[Items from a dataset]
* * *

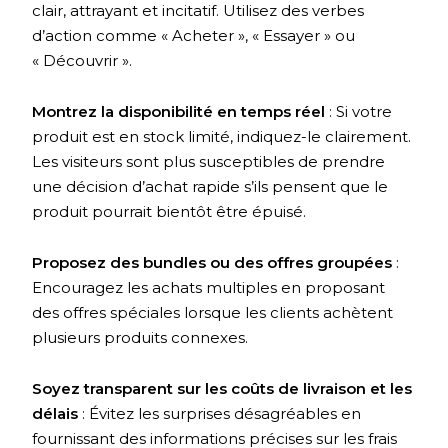
clair, attrayant et incitatif. Utilisez des verbes
d’action comme « Acheter », « Essayer » ou
« Découvrir ».
Montrez la disponibilité en temps réel
: Si votre
produit est en stock limité, indiquez-le clairement.
Les visiteurs sont plus susceptibles de prendre
une décision d’achat rapide s’ils pensent que le
produit pourrait bientôt être épuisé.
Proposez des bundles ou des offres groupées
:
Encouragez les achats multiples en proposant
des offres spéciales lorsque les clients achètent
plusieurs produits connexes.
Soyez transparent sur les coûts de livraison et les
délais
: Évitez les surprises désagréables en
fournissant des informations précises sur les frais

* * *

Problem to solve:
Word for word, repeat each record above; leave out every picture.

Solution for this exercise:
clair, attrayant et incitatif. Utilisez des verbes
d’action comme « Acheter », « Essayer » ou
« Découvrir ».
Montrez la disponibilité en temps réel
: Si votre
produit est en stock limité, indiquez-le clairement.
Les visiteurs sont plus susceptibles de prendre
une décision d’achat rapide s’ils pensent que le
produit pourrait bientôt être épuisé.
Proposez des bundles ou des offres groupées
:
Encouragez les achats multiples en proposant
des offres spéciales lorsque les clients achètent
plusieurs produits connexes.
Soyez transparent sur les coûts de livraison et les
délais
: Évitez les surprises désagréables en
fournissant des informations précises sur les frais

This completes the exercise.